I've been thinking about this, and I'm not 100% sure that it's a good idea in the end. The main issue is that most MITgcm output is not compressed at all, so direct upload to the cloud may not be something we want to encourage, especially for realistic geometry simulations which contain a lot of land (compression usually does not reduce the size of ocean output very much). The upside of the format is that flexible chunking should be possible in theory.

LLC2160 & 4320 data is in a bespoke "shrunk" (still binary) format, where the land points have been removed, so further compression would have very limited benefit. But reading it would require writing code that's very specific to this dataset. I do not believe that further datasets will be generated in this bespoke format. Some of the data access problem with this data has nothing to do with format and is simply caused by the limited bandwidth out of Pleiades.
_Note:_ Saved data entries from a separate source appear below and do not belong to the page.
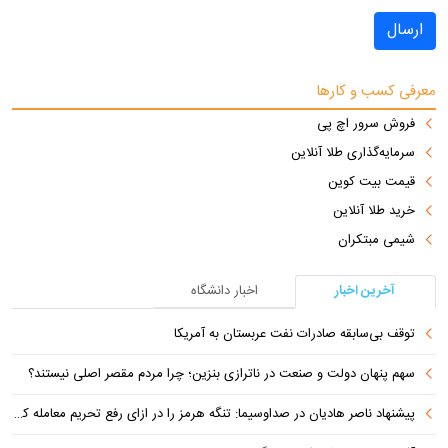
ارسال
معرفی کسب و کارها
فروش سرور اچ پی
سرمایه‌گذاری طلا آنلاین
قیمت بیت کوین
خرید طلا آنلاین
شیمی مبتکران
آخرین اخبار
اخبار دانشگاه
توقف بی‌سابقه صادرات نفت عربستان به آمریکا
سهم پنهان دولت و صنعت در ناترازی بنزین؛ چرا مردم مقصر اصلی نیستند؟
پیشنهاد ناصر هادیان در صداوسیما: تنگه هرمز را در ازای رفع تحریم معامله کنیم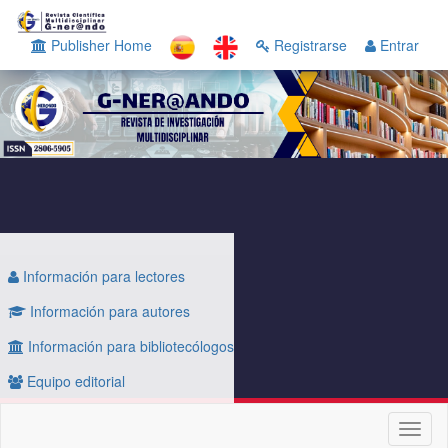
Navegación
principal
Publisher Home
Registrarse
Entrar
Contenido
principal
Barra
lateral
Información para lectores
Información para autores
Información para bibliotecólogos
Equipo editorial
Toggl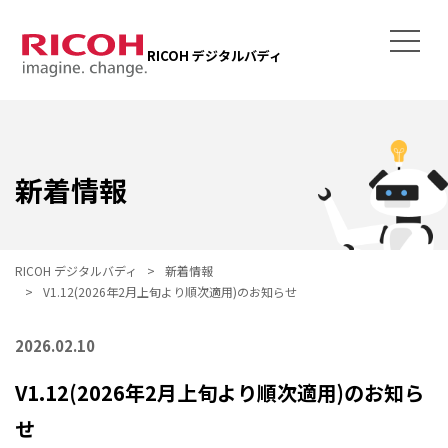
RICOH デジタルバディ
新着情報
RICOH デジタルバディ
新着情報
V1.12(2026年2月上旬より順次適用)のお知らせ
2026.02.10
V1.12(2026年2月上旬より順次適用)のお知ら
せ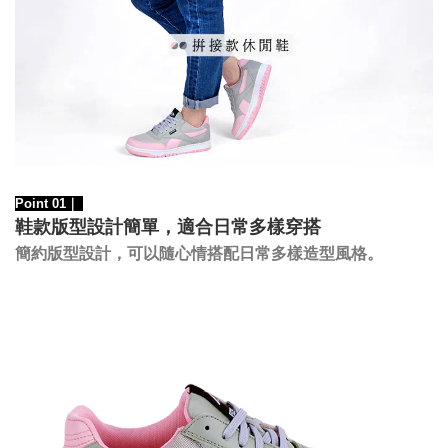
Point 01｜
鞋款版型設計簡單，適合日常多樣穿搭
，
可以隨心情搭配日常多樣造型風格。
簡約版型設計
Still, given the choice between a general MITgcm reader and a more specific reader for LLC2160/4320, I think a more specific reader would be most useful because this data is still by far the heaviest lift most people are doing, and many people cannot use the data because of how difficult access still is. (This is all just my opinion and I am prepared to hear other arguments)

rabernat commented 2 weeks ago

I actually started something like this three years ago! https://github.com/rabernat/mds2zarr - of course VirtualiZarr is much better and more robust approach.

I agree with @cspencerjones that the funky compression of the LLC data is potentially a blocker. If we can make this Zarr-compatible, it should be possible.

However, that is really an edge case--most "normal" MDS data output from MITgcm should be perfectly fine as uncompressed flat binary.

TomNicholas commented 2 weeks ago

the funky compression of the LLC data is potentially a blocker. If we can make this Zarr-compatible, it should be possible.

This seems like an analogous problem to https://github.com/zarr-developers/zarr-specs/issues/303 - i.e. it could be solved by defining a special zarr codec that is specific to this data format.

rabernat commented 2 weeks ago

Except it's really complicated because the "codec" for decoding each array relies on an external dataset (the null mask) which doesn't even have the same shape as the data. This breaks many of the abstractions implicit in the "codec" interface.